Sunday, January 11, 2009
Jonah Lehrer, in the Washington Post, reviews a book on art and evolution, The Art Instinct, by Denis Dutton, a New Zealand philosopher. Dutton wants to add art to the list of cultural universals that have been identified, including language, religion and certain traits of social structure, such as the reliance on leaders.
As he observes in his provocative new book ... people the world over are weirdly driven to create beautiful things. These aesthetic objects are utterly useless -- W.H. Auden pointed out that they make "nothing happen" -- and yet we enshrine them in climate-controlled museums and pay millions of dollars for a silkscreen of a soup can. What began with a few horses on the walls of a French cave has blossomed into a human obsession.
The premise of Dutton's work is that this instinct for art isn't an accident. Instead, he argues that our desire for beauty is firmly grounded in evolution, a side effect of the struggle to survive and reproduce.
The American painting, for instance, featured a foreground of sun-dappled grass, a lake, a few adorable children and the figure of George Washington. It's an absurd pastiche, the visual equivalent of combining all of America's favorite foods in the same dish. We might enjoy pizza and ice cream, but that doesn't mean we want pizza-flavored ice cream.
While Dutton appreciates the irony of Komar and Melamid, he's more intrigued by the striking similarity of their paintings. Although the 10 national landscapes differed in their details -- the Russians wanted a brown bear, while the Kenyans preferred a hippo -- the basic layout was identical. In each case, people craved a painting that featured a large body of blue water, some open grass, a human figure and a few animals.
... According to Dutton, the survey results reveal our hard-wired preferences, which developed when we were Pleistocene hunter-gatherers roaming the African savannah. The landscapes we find most beautiful are simply those from which we evolved. If we like paintings with a foreground of short grasses, it's because that habitat contains more protein per square mile than any other, which is a crucial perk for a meat-eating primate.
Dutton reserves his harshest criticisms for the modernists, whom he holds responsible for things like "pure abstraction in painting, atonality in music, random word-order poetry, Finnegans Wake, and readymades," such as the upside-down urinal made famous by Marcel Duchamp. Such unpleasant works of art are inspired, Dutton says, by a "blank-slate view of culture," which assumes that the mind can learn to appreciate just about anything. As a result, modern artists have delighted in being difficult ...
The problem with such "evolutionary aesthetics" is that, in the end, they excel at explaining kitsch. Our Pleistocene preferences might justify the work of Komar and Melamid ... but when everything in the Museum of Modern Art violates your theory of aesthetics, then it might be worth revising the theory. Just because the laws of human nature as presently understood can't explain the allure of Mark Rothko doesn't mean we should stop looking at his paintings.

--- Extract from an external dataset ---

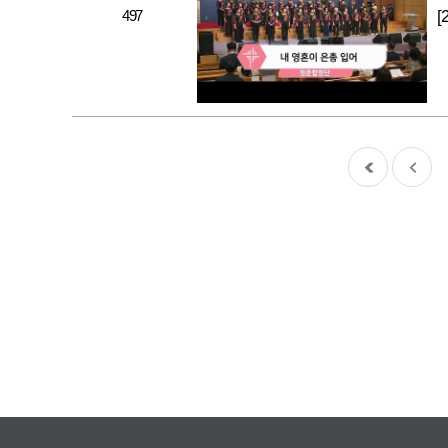
497
[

It just means we don't understand human nature very well.
Dutton is also interested in the origins of the art instinct. Shouldn't those cave-dwellers have been busy hunting instead of drawing on the wall? Why do we squander so much time and energy on art? Dutton has two distinct theories. The first is that fictional narratives, from the Iliad to "The Sopranos," provide people with a "low-cost, low-risk surrogate experience." Because I watch HBO, I'll be prepared the next time I'm in New Jersey.
His second explanation ... involves sexual selection. ... [H]e sees the arts as a tool of seduction, an intellectual version of the peacock's tail. Consider poetry, which for Dutton is little more than a way of showing off to potential mates. ...
... [T]his explanation of art is just common sense. It doesn't take an evolutionary psychologist to know that a lot of poetry is written to impress the opposite sex, or that Lord Byron and Elvis Presley seldom slept alone. However, arguing that the sex lives of poets explains the origins of poetry makes about as much sense as using the bedroom exploits of Wilt Chamberlain to construct a biological explanation of basketball. Yes, poets have sex, perhaps even more sex than normal. That still doesn't explain Shakespeare.